Part B (optional): Evaluating assembly accuracy using QUAST

After running the long read assembly in Part A, the following steps can be used to evaluate the base level accuracy of the assembled sequence. The Quality Assessment Tool for Genome Assemblies (QUAST) is utilized to compare the assembled consensus sequence to the E. coli reference sequence.

Before you begin, you will need to decide whether you want to use the QUAST Web Interface or download and install the local version of QUAST. In order to use the local version of QUAST, Python must be installed on your computer before you begin.

Both the reference sequence and the assembly output must be in .fas or .fasta format. The sequences in this case are:

• Assembled sequence: This is the exported consensus from the completed assembly from Part A. It can be found in the Project Folder you specified during assembly setup in the Additional output subfolder. The file name will end in longReadAssembly_consensusSeqs.fas.

• E. coli reference sequence: U00096.3.fas.

To perform the evaluation using the QUAST web interface:

1. Go to the QUAST Web Interface.

2. Under Assemblies, upload the sequence file ending in longReadAssembly_consensusSeqs.fas.

3. Under Genome, click Another genome and upload U00096.3.fas as the Reference. Enter a Name for the genome.

4. Click Evaluate.

When analysis is complete, the results will appear in the browser window. QUAST provides an option to enter your email address so that you can return to the page later.

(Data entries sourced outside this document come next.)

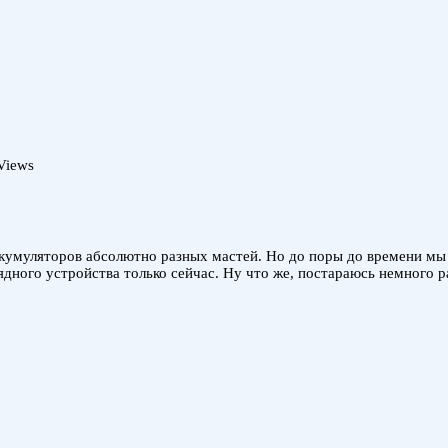
Views
ккумуляторов абсолютно разных мастей. Но до поры до времени мы
ного устройства только сейчас. Ну что же, постараюсь немного ра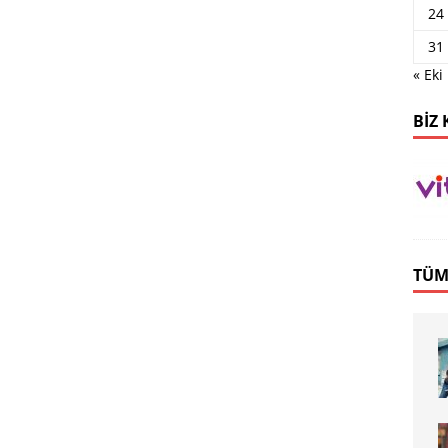
24
31
« Eki
BIZ 
TÜM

To perform the evaluation using a locally-installed version of QUAST:

1. Download and install the local version of QUAST (you must already have Python installed).

2. Launch the Command Line (Win) or Terminal (Mac).

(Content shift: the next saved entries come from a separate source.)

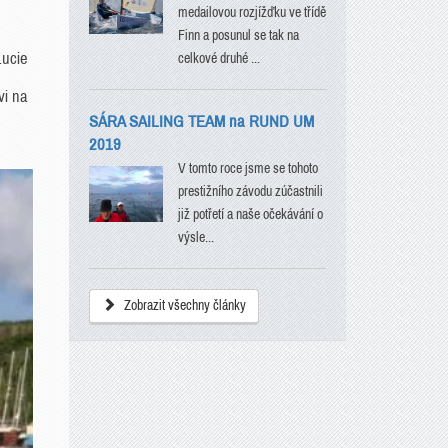
medailovou rozjížďku ve třídě
Finn a posunul se tak na
Lucie
celkové druhé ...
vi na
SÁRA SAILING TEAM na RUND UM
2019
V tomto roce jsme se tohoto
prestižního závodu zúčastnili
již potřetí a naše očekávání o
výsle...
Zobrazit všechny články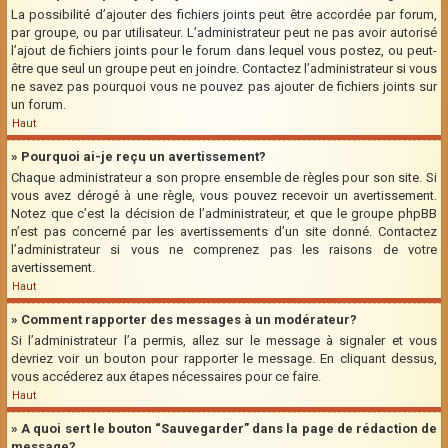
La possibilité d’ajouter des fichiers joints peut être accordée par forum,
par groupe, ou par utilisateur. L’administrateur peut ne pas avoir autorisé
l’ajout de fichiers joints pour le forum dans lequel vous postez, ou peut-
être que seul un groupe peut en joindre. Contactez l’administrateur si vous
ne savez pas pourquoi vous ne pouvez pas ajouter de fichiers joints sur
un forum.
Haut
» Pourquoi ai-je reçu un avertissement?
Chaque administrateur a son propre ensemble de règles pour son site. Si
vous avez dérogé à une règle, vous pouvez recevoir un avertissement.
Notez que c’est la décision de l’administrateur, et que le groupe phpBB
n’est pas concerné par les avertissements d’un site donné. Contactez
l’administrateur si vous ne comprenez pas les raisons de votre
avertissement.
Haut
» Comment rapporter des messages à un modérateur?
Si l’administrateur l’a permis, allez sur le message à signaler et vous
devriez voir un bouton pour rapporter le message. En cliquant dessus,
vous accéderez aux étapes nécessaires pour ce faire.
Haut
» A quoi sert le bouton “Sauvegarder” dans la page de rédaction de
message?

3. Type the following text: >[path]\quast.py [path]\[project name]_longReadAssembly_consensusSeqs.fas -R [path]\U00096.3.fas. Press Enter.

When analysis is complete, the results are saved by default in the Users directory in a quast_results folder.

Interpreting QUAST results:

QUAST produces a number of useful output files for evaluation.

To calculate a first approximation base-level percent accuracy value for the consensus sequence:

1. Open the report.pdf file.

2. On the Report page find the Total aligned length.

3. On the Misassemblies Report page, find the entries # Mismatches and Indels length.

4. Accuracy = 100 * (Total aligned length – # Mismatches – Indels length) / Total aligned length

The initial SeqMan NGen beta version of the long-read assembler typically produces a single full length contig of the MG1655 genome with an approximate base-level percent accuracy of 98.65%. The total length of the consensus sequence may be shorter than the expected reference sequence value of 4,641,652 largely due to the number of “deletions” caused by errors in data as well as outstanding issues in the aligner of this beta release.

This marks the end of this tutorial.